次元を超える技術 2
も
う
そ ダ
う メ
や 思 だ
り っ
遂 た
げ が
た
ガンッ! ガガンッ!!
昼前の道場に、木刀がぶつかり合う鈍い音が響いていた。
「はぁ......はぁ......」
「どうした月斗。体力落ちたか?」
「いや、逆ですよ逆。師匠の体力が増えてます」
「はっ、俺を褒めるなら俺より強くなってからにしな」
「遠い未来ですねぇ......フッ!」
不意を突いた俺の渾身の一撃は、師匠の木刀で軽く受け流されてしまった。
「読めてるぞ」
「今のはどうするべきでした?」
「落ち着いて正面で構えるべきだったな。月斗なら出来るはずだ」
「分かりました」
ちくせう。ゲームなら落ち着いて動けるのに、リアルで動くとなると焦っちゃうんだよな。

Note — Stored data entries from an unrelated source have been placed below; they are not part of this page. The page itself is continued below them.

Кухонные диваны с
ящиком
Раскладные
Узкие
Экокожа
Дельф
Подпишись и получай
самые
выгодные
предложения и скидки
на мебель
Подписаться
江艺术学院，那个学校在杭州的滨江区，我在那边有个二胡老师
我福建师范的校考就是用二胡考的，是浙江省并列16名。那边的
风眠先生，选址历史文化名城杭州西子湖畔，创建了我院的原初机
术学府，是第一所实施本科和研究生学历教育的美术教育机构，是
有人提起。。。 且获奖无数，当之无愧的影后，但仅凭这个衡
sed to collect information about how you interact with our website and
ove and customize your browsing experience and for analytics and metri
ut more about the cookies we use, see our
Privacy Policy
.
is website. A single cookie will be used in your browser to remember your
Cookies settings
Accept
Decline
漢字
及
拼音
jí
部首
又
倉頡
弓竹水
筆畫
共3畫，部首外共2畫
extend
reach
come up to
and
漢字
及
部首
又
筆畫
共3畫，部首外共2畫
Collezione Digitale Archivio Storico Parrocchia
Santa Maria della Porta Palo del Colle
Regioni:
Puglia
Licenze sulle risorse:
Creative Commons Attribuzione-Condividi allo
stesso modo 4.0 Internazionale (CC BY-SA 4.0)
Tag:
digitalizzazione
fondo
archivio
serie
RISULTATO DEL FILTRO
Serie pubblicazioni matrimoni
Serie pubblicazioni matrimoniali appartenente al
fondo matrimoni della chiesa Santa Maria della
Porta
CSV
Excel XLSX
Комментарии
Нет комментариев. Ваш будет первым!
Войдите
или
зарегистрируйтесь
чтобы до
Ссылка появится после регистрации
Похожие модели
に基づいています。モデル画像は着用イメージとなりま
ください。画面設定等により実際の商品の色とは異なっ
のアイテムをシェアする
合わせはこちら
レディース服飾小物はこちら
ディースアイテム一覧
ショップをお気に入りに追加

って言うかさ、おかしくない? この現実の空間で落ち着いて戦うとか、今更だけどおかしくない?
......違うか。現実で出来るからこそ、ゲームでも出来るのか。
「よし、次は山に行くぞ。昼はどうする?」
あらら、もうそんな時間か。2時間くらい全力で打ち合ってたけど、体感時間は30分くらいだったぞ。
それにしても、昼ご飯は陽菜が作ってると思うんだよな。
一旦帰るか。
「あ〜、食べてからまた来ます。多分、陽菜が待ってるので」
「ふ〜ん......ふ〜ん?」
「何ですか? 食べさせませんよ?」
「ケッ! あの月斗が色気付いたらコレかぁ!」
いやいや師匠。これにはワケがあるんですよ、ワケが。
「俺を色気付かせたのは陽菜ですよ。まぁ、その陽菜の魅力にどっぷり浸かったのは俺ですけど」
「いちいち癪に障る言い方をするじゃねぇか。お? 何だ? 俺が独身なのをいい事に、随分と煽り散らかしてんなぁ?」
「いえいえ、他意は無いですから。これは......そう。陽菜がくれた幸せパワーの力です」
「あぁ。お前が煽ってるのはよ〜く分かったぞ。折角俺の山の、綺麗な春を見せてやろうと思ったのに、鬼ごっこをするのは決定だな」
「え? 元からやる予定じゃなかったんですか?」
「は? お前、あれだけ打ち合ったのに鬼ごっこする気だったのか?」
「「え?」」
ここに来て認識の違いが出てしまった。俺としては『山に行く=地獄の鬼ごっこ』だったのだが、どうやら師匠は本当に遊ぶ気だったらしい。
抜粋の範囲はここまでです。